Pour être reconnu, chaque demandeur d’asile en France doit prouver d’où il vient. Mais que faire quand le lieu de naissance a disparu après le massacre ? Ces 10 dernières années, après avoir été déboutés par l’Ofpra (Office français de protection des réfugiés et apatrides), 327 demandeurs d’asile du Darfour ont contacté Marie-José Tubiana. Cette grande experte du Darfour va chercher pendant des jours et des nuits entières le nom d’un village disparu sur des cartes anciennes.

En 20 ans, la guerre civile et le génocide ont fait plus de 300 000 morts et trois millions de déplacés au Darfour. Habitée par une véritable mission, Marie-José Tubiana, ancienne directrice de recherche au CNRS, mobilise sa connaissance du terrain, acquise pendant 60 ans, pour prouver la véracité des récits des réfugiés et les faire respecter.

Entretien croisé de l’ethnologue Marie-José Tubiana et de Camille Ponsin, réalisateur du film "Marie-José vous attend à 16h", récompensé ce week-end au Fipadoc. (...)

RFI : Marie-José est aujourd’hui apparemment la seule experte dans ce domaine. Elle aura bientôt 92 ans et aussi envie de s’arrêter un jour. Comment cette aide peut-elle être maintenue ?

Camille Ponsin : C’est la question qui nous inquiète tous, parce que le destin de nombreux jeunes hommes et jeunes femmes du Darfour dépend de ces attestations. Cela change leur vie d’avoir ce statut de réfugié politique ou pas. S’ils ne l’ont pas, certains sont expulsés vers le Soudan, d’autres sont condamnés à vivre sans papiers, donc dans des conditions très difficiles. Que vont faire les gens si Marie-José Tubiana ne peut plus leur venir en aide ? Ce qui va se faire, c’est qu’elle va transmettre d’abord sa documentation personnelle, parce qu’elle est la seule à avoir une telle documentation. Il y a très peu d’autres personnes en France qui peuvent venir en aide aux réfugiés du Darfour à prouver des choses. Et personne n’a son savoir, sa connaissance et, surtout, toutes ses archives personnelles. Elle a fait elle-même des relevées géographiques, des cartes géographiques en 1965. À l’Ofpra, ils n’ont pas les cartes et disent aux réfugiés : ’Votre village n’existe plus, on ne le voit pas sur la carte’. Marie-José peut ressortir ses cartes. Toute cette documentation et ces archives personnelles vont être archivées, classées, pour que d’autres puissent s’en servir pour venir en aide aux rescapés du génocide.

La difficulté, c’est que c’est un travail qui demande énormément de temps.
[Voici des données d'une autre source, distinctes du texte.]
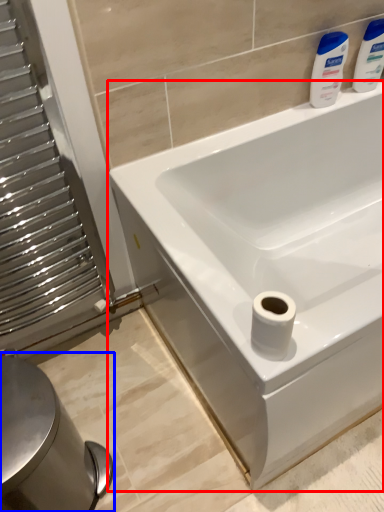 Question: Which point is further to the camera, bathtub (highlighted by a red box) or bidet (highlighted by a blue box)?

Choices:
 (A) bathtub
 (B) bidet

Answer: (B) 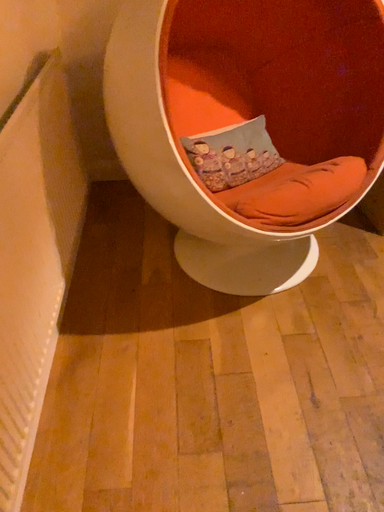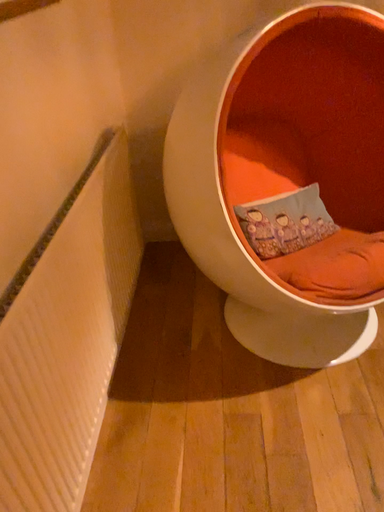 Question: How did the camera likely rotate when shooting the video?

Choices:
 (A) rotated upward
 (B) rotated downward

Answer: (A) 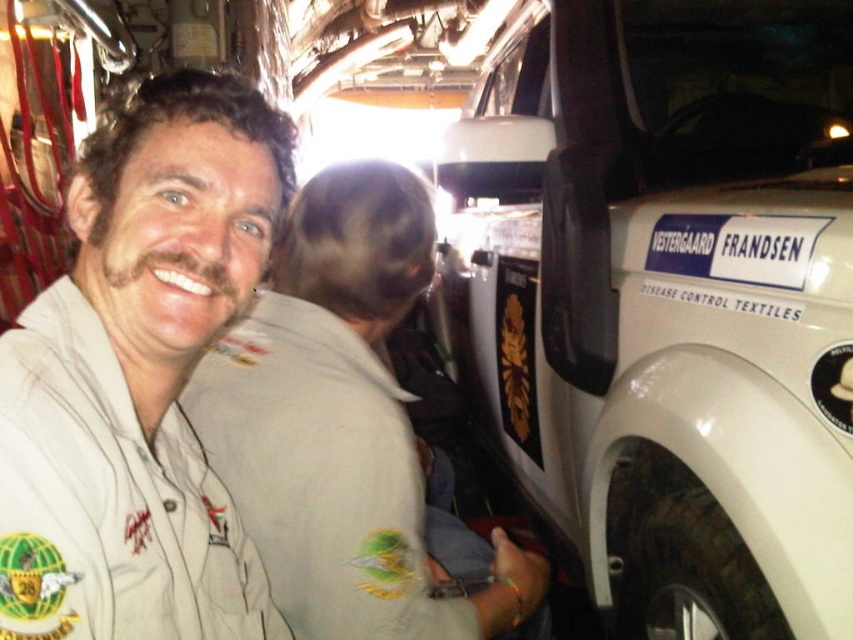 Is point (532, 86) positioned behind point (106, 467)?

Yes, point (532, 86) is farther from viewer.

Is white matte vehicle at right smaller than white matte shirt at upper left?

No, white matte vehicle at right is not smaller than white matte shirt at upper left.

This screenshot has width=853, height=640. Describe the element at coordinates (666, 300) in the screenshot. I see `white matte vehicle at right` at that location.

Where is `white matte vehicle at right`? The height and width of the screenshot is (640, 853). white matte vehicle at right is located at coordinates (666, 300).

Can you confirm if white matte vehicle at right is thinner than light brown uniform at left?

No, white matte vehicle at right is not thinner than light brown uniform at left.

Is point (602, 166) positioned behind point (366, 195)?

Yes, it is.

Who is more distant from viewer, (769,550) or (412,296)?

Point (412,296)

This screenshot has height=640, width=853. In order to click on white matte vehicle at right in this screenshot , I will do `click(666, 300)`.

Is white matte shirt at upper left wider than light brown uniform at left?

In fact, white matte shirt at upper left might be narrower than light brown uniform at left.

Who is more distant from viewer, (155, 115) or (376, 456)?

The point (376, 456) is behind.

Locate an element on the screen. white matte shirt at upper left is located at coordinates (138, 378). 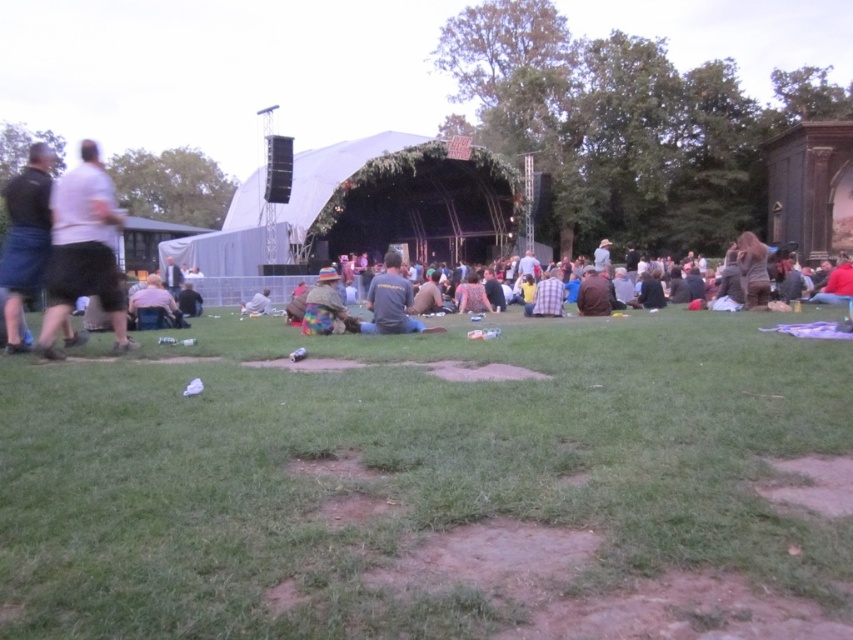 Does light gray cotton shorts at left have a lesser width compared to dark gray t-shirt at center?

Incorrect, light gray cotton shorts at left's width is not less than dark gray t-shirt at center's.

Which is behind, point (42, 339) or point (405, 289)?

The point (405, 289) is behind.

Which is behind, point (91, 189) or point (361, 326)?

Positioned behind is point (361, 326).

Find the location of `light gray cotton shorts at left`. light gray cotton shorts at left is located at coordinates (83, 250).

Is point (84, 182) positioned behind point (260, 292)?

No, it is not.

Who is more distant from viewer, (55, 186) or (265, 307)?

The point (265, 307) is more distant.

Which is in front, point (50, 282) or point (250, 301)?

Point (50, 282) is in front.

Where is `light gray cotton shorts at left`? light gray cotton shorts at left is located at coordinates (x=83, y=250).

Is plaid shirt at center thinner than camouflage-patterned jacket at center?

No.

I want to click on plaid shirt at center, so (548, 296).

The height and width of the screenshot is (640, 853). Describe the element at coordinates (548, 296) in the screenshot. I see `plaid shirt at center` at that location.

The width and height of the screenshot is (853, 640). I want to click on plaid shirt at center, so click(548, 296). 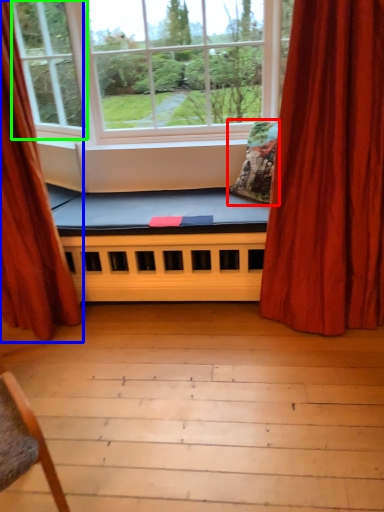 Question: Based on their relative distances, which object is nearer to pillow (highlighted by a red box)? Choose from curtain (highlighted by a blue box) and window (highlighted by a green box).

Choices:
 (A) curtain
 (B) window

Answer: (A) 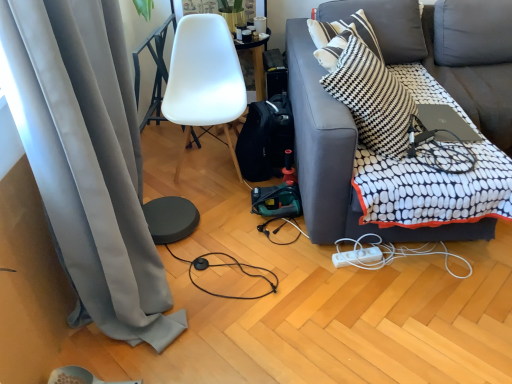 Locate an element on the screen. free point to the right of white plastic power outlet at lower center is located at coordinates (392, 262). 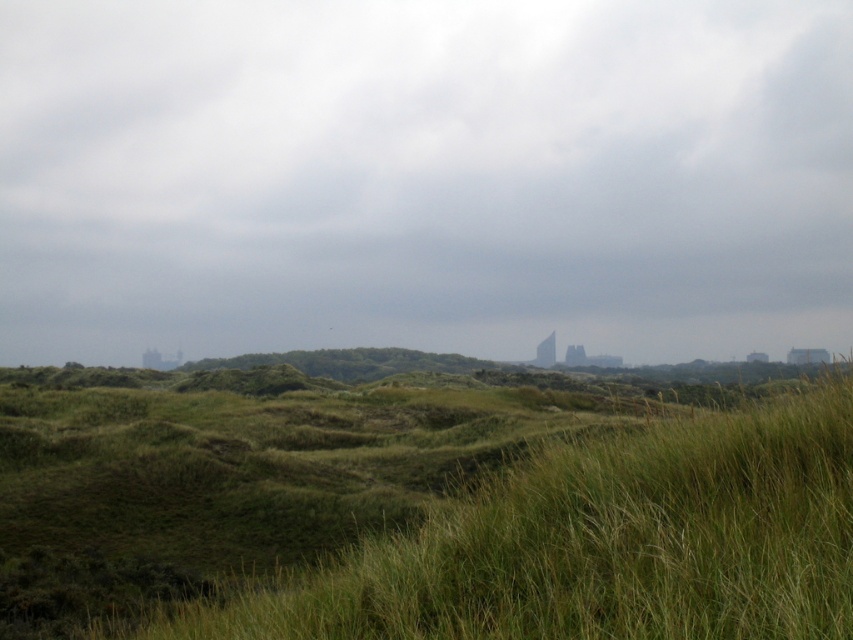 Question: Is the position of gray cloudy sky at upper center more distant than that of green grassy at center?

Choices:
 (A) yes
 (B) no

Answer: (A)

Question: Among these points, which one is farthest from the camera?

Choices:
 (A) (206, 570)
 (B) (252, 186)

Answer: (B)

Question: Does gray cloudy sky at upper center appear on the left side of green grassy at center?

Choices:
 (A) yes
 (B) no

Answer: (A)

Question: Can you confirm if gray cloudy sky at upper center is positioned to the left of green grassy at center?

Choices:
 (A) no
 (B) yes

Answer: (B)

Question: Which point is closer to the camera?

Choices:
 (A) gray cloudy sky at upper center
 (B) green grassy at center

Answer: (B) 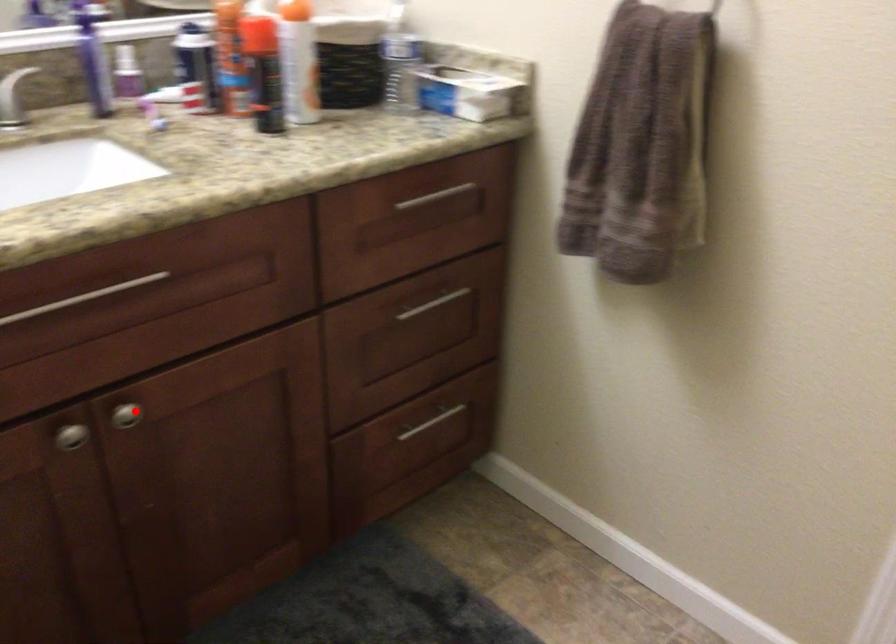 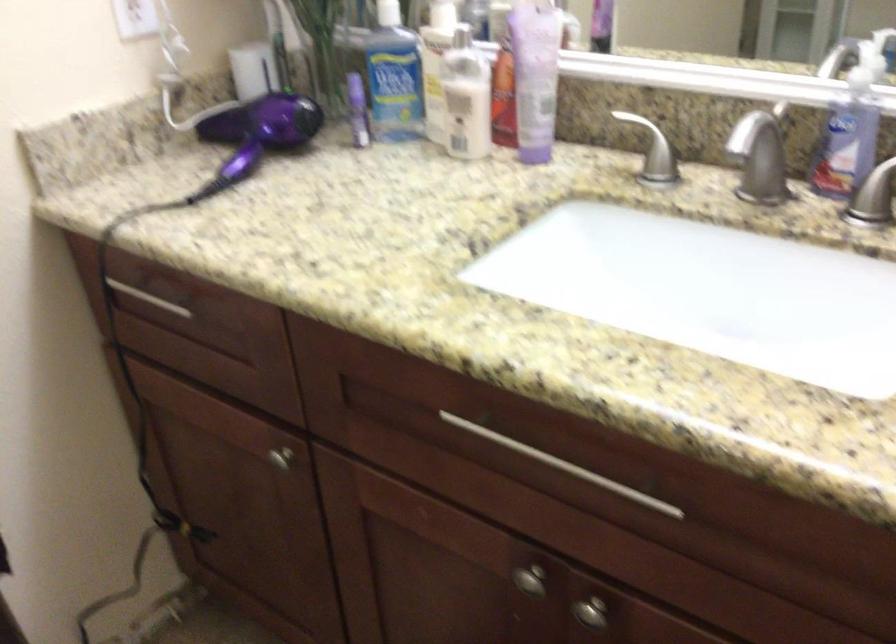 The point at the highlighted location is marked in the first image. Where is the corresponding point in the second image?

(590, 612) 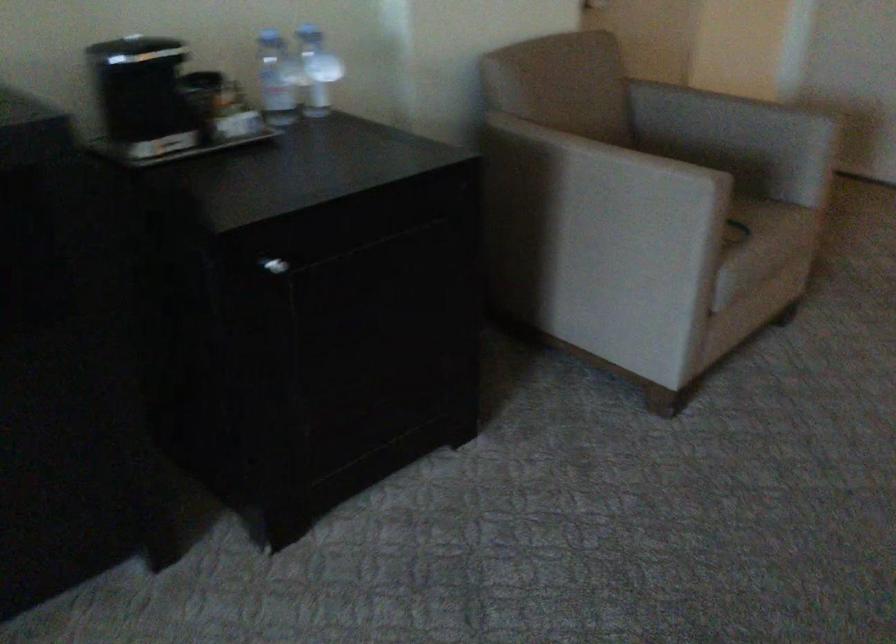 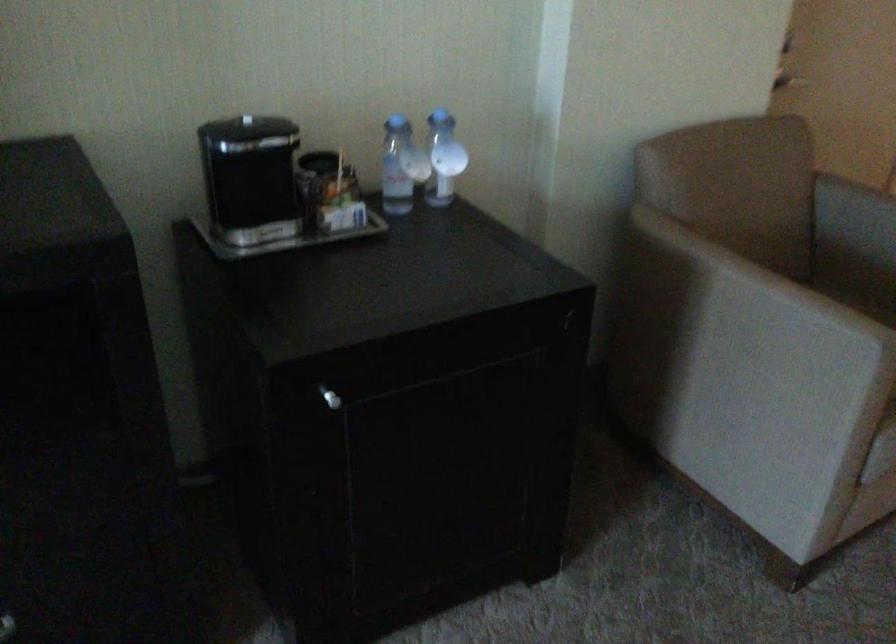 Locate, in the second image, the point that corresponds to [286,76] in the first image.

(401, 166) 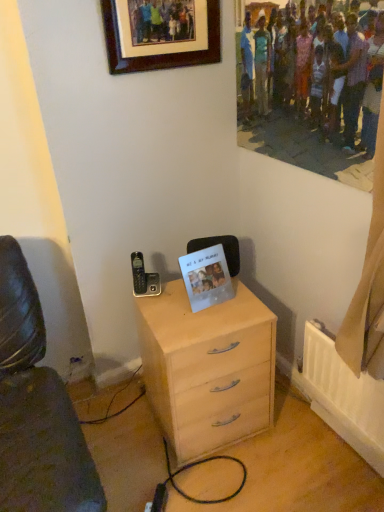 Question: From a real-world perspective, is light wood chest of drawers at center positioned over transparent plastic photo frame at center based on gravity?

Choices:
 (A) no
 (B) yes

Answer: (A)

Question: Is light wood chest of drawers at center touching transparent plastic photo frame at center?

Choices:
 (A) no
 (B) yes

Answer: (A)

Question: Could you tell me if light wood chest of drawers at center is turned towards transparent plastic photo frame at center?

Choices:
 (A) yes
 (B) no

Answer: (B)

Question: From a real-world perspective, does light wood chest of drawers at center sit lower than transparent plastic photo frame at center?

Choices:
 (A) no
 (B) yes

Answer: (B)

Question: Is light wood chest of drawers at center smaller than transparent plastic photo frame at center?

Choices:
 (A) yes
 (B) no

Answer: (B)

Question: Considering the positions of light wood chest of drawers at center and brown wooden picture frame at upper center in the image, is light wood chest of drawers at center wider or thinner than brown wooden picture frame at upper center?

Choices:
 (A) thin
 (B) wide

Answer: (B)

Question: Is light wood chest of drawers at center bigger or smaller than brown wooden picture frame at upper center?

Choices:
 (A) big
 (B) small

Answer: (A)

Question: From a real-world perspective, is light wood chest of drawers at center physically located above or below brown wooden picture frame at upper center?

Choices:
 (A) below
 (B) above

Answer: (A)

Question: Considering the positions of point (173, 440) and point (201, 54), is point (173, 440) closer or farther from the camera than point (201, 54)?

Choices:
 (A) closer
 (B) farther

Answer: (A)

Question: Looking at their shapes, would you say light wood chest of drawers at center is wider or thinner than transparent plastic photo frame at center?

Choices:
 (A) wide
 (B) thin

Answer: (A)

Question: From a real-world perspective, relative to transparent plastic photo frame at center, is light wood chest of drawers at center vertically above or below?

Choices:
 (A) below
 (B) above

Answer: (A)

Question: Considering the positions of light wood chest of drawers at center and transparent plastic photo frame at center in the image, is light wood chest of drawers at center taller or shorter than transparent plastic photo frame at center?

Choices:
 (A) short
 (B) tall

Answer: (B)

Question: Is light wood chest of drawers at center situated inside transparent plastic photo frame at center or outside?

Choices:
 (A) outside
 (B) inside

Answer: (A)

Question: Is transparent plastic photo frame at center spatially inside light wood chest of drawers at center, or outside of it?

Choices:
 (A) inside
 (B) outside

Answer: (B)

Question: Relative to light wood chest of drawers at center, is transparent plastic photo frame at center in front or behind?

Choices:
 (A) front
 (B) behind

Answer: (B) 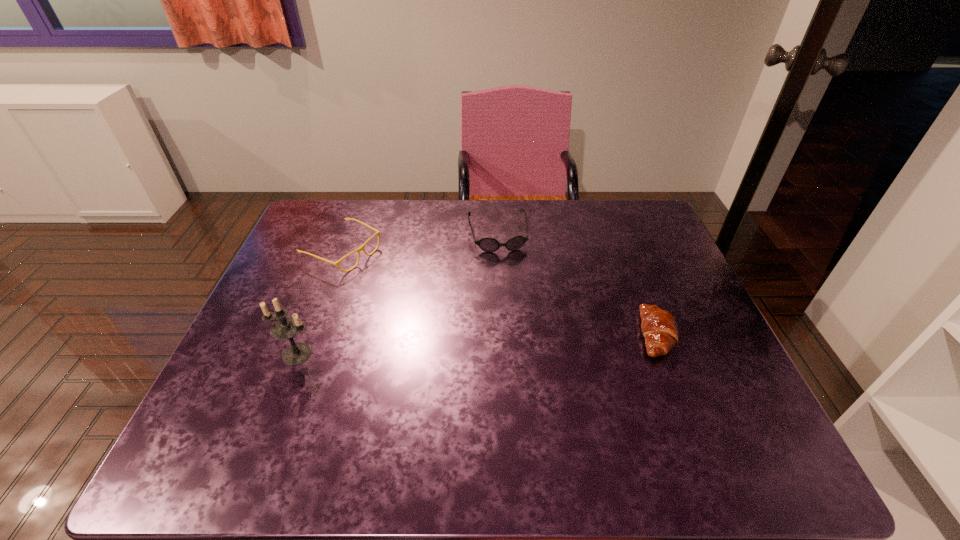 In order to click on candle holder in this screenshot , I will do `click(286, 327)`.

I want to click on crescent roll, so click(659, 328).

Locate an element on the screen. the third object from left to right is located at coordinates (487, 244).

Identify the location of spectacles. (360, 248).

Where is `free spot located on the right of the candle holder`? This screenshot has height=540, width=960. free spot located on the right of the candle holder is located at coordinates (395, 354).

Identify the location of vacant point located 0.140m on the front of the crescent roll. This screenshot has height=540, width=960. (688, 417).

I want to click on vacant space located on the lenses of the third object from left to right, so click(x=509, y=287).

Identify the location of vacant space situated 0.090m on the lenses of the third object from left to right. The height and width of the screenshot is (540, 960). (506, 274).

This screenshot has width=960, height=540. In order to click on free region located 0.210m on the lenses of the third object from left to right in this screenshot , I will do `click(514, 305)`.

Where is `vacant space situated in front of the lenses of the spectacles`? This screenshot has width=960, height=540. vacant space situated in front of the lenses of the spectacles is located at coordinates (451, 303). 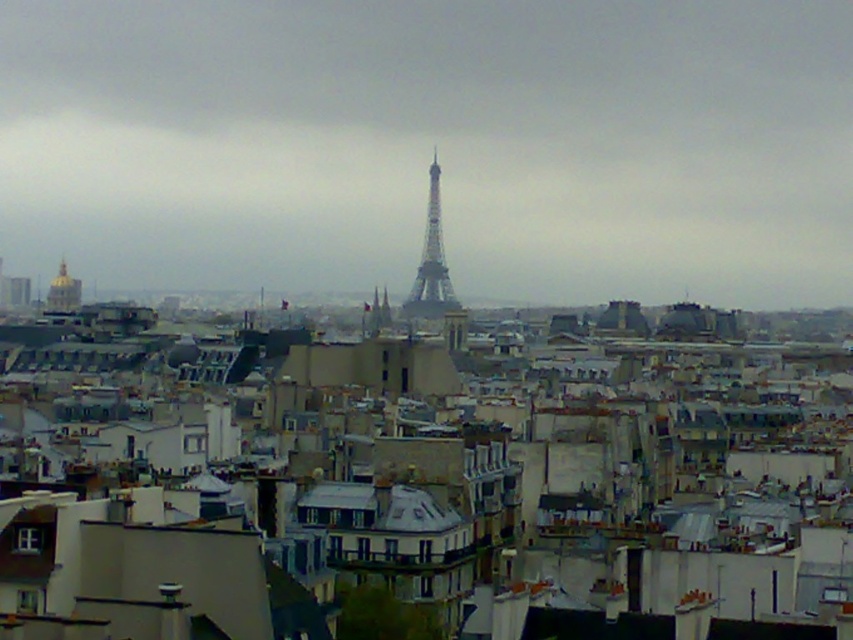 Is transparent glass eiffel tower at center taller than gold dome at upper left?

Indeed, transparent glass eiffel tower at center has a greater height compared to gold dome at upper left.

Is point (695, 134) closer to camera compared to point (62, 275)?

No.

Which is behind, point (389, 129) or point (54, 284)?

Positioned behind is point (389, 129).

You are a GUI agent. You are given a task and a screenshot of the screen. Output one action in this format:
    pyautogui.click(x=<x>, y=<y>)
    Task: Click on the transparent glass eiffel tower at center
    Image resolution: width=853 pixels, height=640 pixels.
    Given the screenshot: What is the action you would take?
    pyautogui.click(x=433, y=144)

Is metallic gray eiffel tower at center thinner than gold dome at upper left?

Yes.

Between metallic gray eiffel tower at center and gold dome at upper left, which one has less height?

gold dome at upper left is shorter.

Is point (428, 284) farther from camera compared to point (59, 268)?

No, it is not.

Image resolution: width=853 pixels, height=640 pixels. Identify the location of metallic gray eiffel tower at center. coord(431,262).

Between point (221, 10) and point (431, 204), which one is positioned in front?

Point (431, 204) is more forward.

Describe the element at coordinates (433, 144) in the screenshot. I see `transparent glass eiffel tower at center` at that location.

The width and height of the screenshot is (853, 640). Find the location of `transparent glass eiffel tower at center`. transparent glass eiffel tower at center is located at coordinates click(433, 144). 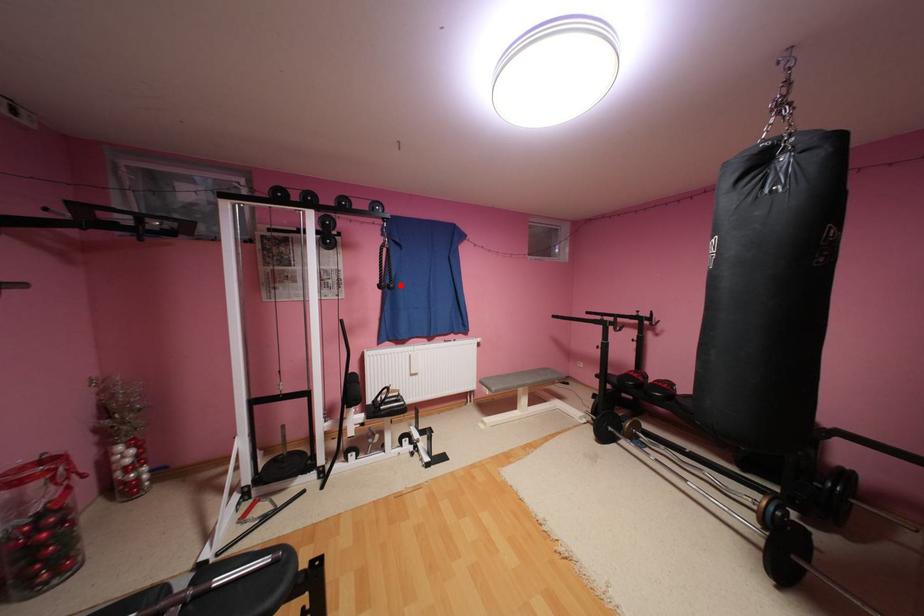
Marie-José y consacre tout son temps depuis une dizaine d’années. Son fils, journaliste et chercheur, a repris un peu le flambeau. Il fait des enquêtes au Darfour aujourd’hui. Il fait aussi parfois ce travail auprès des réfugiés, mais il a évidemment beaucoup moins de temps que Marie-José à y consacrer.

Donc, j’espère que, au moment de la sortie du film, en octobre, que des gens vont se proposer : des avocats qui vont venir auprès d’elle pour faire le point avec elle. Peut-être qu’il y aura quelqu’un, parmi les jeunes ethnologues et anthropologues, qui s’emparera de cette question et de la documentation et des archives de Marie-José, pour pouvoir continuer son travail.